A noter que l’argument utilisé dans ce dernier cas ne manque pas de sel : il valait mieux – a-t-il été doctement expliqué – laisser aux grandes banques (les petites n’y ayant pas de toute manière accès) la possibilité de trader sur ces marchés, car cette spéculation irait sinon renforcer le shadow banking, la finance de l’ombre. Un royaume où il est donc strictement impossible d’intervenir, si l’on en croit les plus hautes autorités financières et gouvernementales américaines.

Au final, le coeur du système spéculatif a été préservé, c’est ce qui sera ultérieurement retenu de cette loi, à propos de laquelle beaucoup de désinformation va être effectuée.
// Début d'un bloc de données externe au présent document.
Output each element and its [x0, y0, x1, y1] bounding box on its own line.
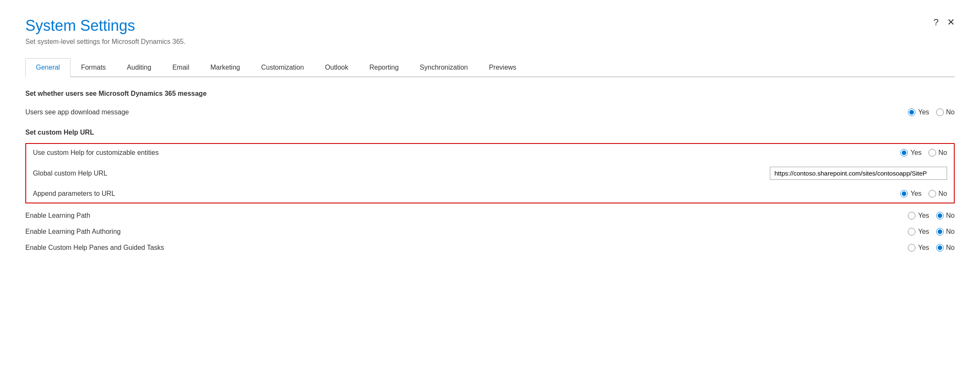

A remarquer également, pour la suite, que s’il est prévu que les produits dérivés standards (dont la définition laisse des blancs dans lesquels il sera toujours possible de se faufiler) devront utiliser les services de chambres de compensation – imposant de les enregistrer – ces chambres pourront avoir accès au guichet de financement de la Fed, en cas de besoin. Puisqu’elles concentreront le risque de contrepartie d’une manière inégalée… Une incontestable grande avancée dans le domaine de la régulation, comme on le pressent.

On apprenait également, dans le Financial Times, que d’autres accommodements importants, en faveur des banques, venaient d’être plus discrètement acceptés par le Comité de Bâle. Celui-ci est chargé de mettre en place la clé de voûte de l’édifice de la régulation : la réglementation visant à accroître la résistance de chacun de ses éléments. Dans la journée, il publiait un démenti. Dont acte, mais peut-on être pour autant convaincu ?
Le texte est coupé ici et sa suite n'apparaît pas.